§ **Exercise brief**:
Gather all lines in the data that hold the string "with".

§ **Data to process**:
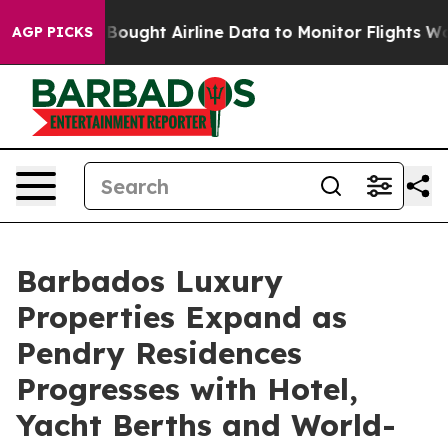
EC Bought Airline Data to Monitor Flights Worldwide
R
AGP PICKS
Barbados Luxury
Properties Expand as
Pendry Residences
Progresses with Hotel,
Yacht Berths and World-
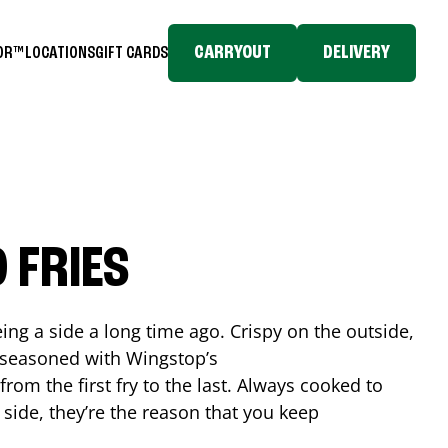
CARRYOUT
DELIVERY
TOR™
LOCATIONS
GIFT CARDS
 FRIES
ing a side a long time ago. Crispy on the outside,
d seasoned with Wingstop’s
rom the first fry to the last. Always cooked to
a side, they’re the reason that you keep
---
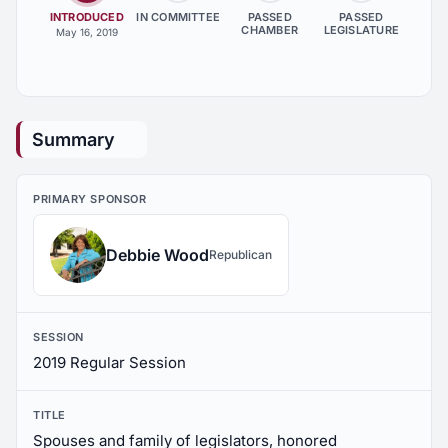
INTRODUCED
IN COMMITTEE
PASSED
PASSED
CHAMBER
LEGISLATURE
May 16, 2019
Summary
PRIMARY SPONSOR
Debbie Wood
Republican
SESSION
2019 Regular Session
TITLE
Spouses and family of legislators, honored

§ **Exercise answer**:
Progresses with Hotel,
d seasoned with Wingstop’s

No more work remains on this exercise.